What, exactly, did Hagel and his interlocutors discuss? What does the U.S. Senate talk about when it talks about the Pentagon? The Washington Post's Rajiv Chandrasekaran tweeted some of the most-used words in the hearing. Israel and Iran were cited the most by far, no surprise given the political controversy around some of Hagel's past comments on those two countries. Still, it's an interesting reminder of the way that Israel and Iran can dominate the domestic political discussion of U.S. foreign policy. President Obama might want to pivot to Asia, but the Senate sure doesn't seem as interested.
The senate also seems to have largely forgotten its fury over the September 2012 attack on the U.S. diplomatic building in Benghazi, Libya. The incident did not come up at all, except as a programming note: Senator Carl Levin announced there would be more hearings on it next week. The other two Libya references were unrelated.

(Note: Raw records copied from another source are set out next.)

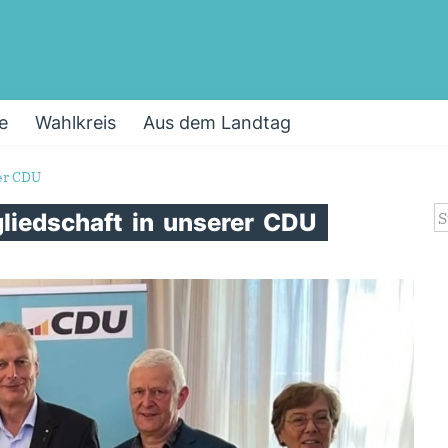
e
Wahlkreis
Aus dem Landtag
er CDU
S
gliedschaft
in
unserer
CDU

Here are some more word counts from the hearing. They include partial references; "Afghan forces" counts under "Afghanistan," for example:
Most cited countries:
Vietnam (seems like old times): 41
North Korea: 11
Libya/Benghazi (remember that?): 3
Most cited threats:
Al-Qaeda (Al who?): 2
Taliban (Tali-what?): 0
Most cited people:
President Obama: 27
Former Defense Secretary Leon Panetta: 22
Secretary of State Hillary Clinton: 11
Former Defense Secretary Robert M. Gates: 9
George W. Bush: 3
Afghan President Hamid Karzai: 0
Israeli Prime Minister Benjamin Netanyahu, Iranian President Mahmoud Ahmadinejad, Iranian Supreme Leader Ayatollah Ali Khamenei: Amazingly, despite all the interest in these two countries, their actual leaders were not referenced even once.
Mental health/suicide: 25
Openly gay/same-sex relationships/don't ask, don't tell: 8
Sexual assault: 3
Drones: Just kidding, it didn't come up.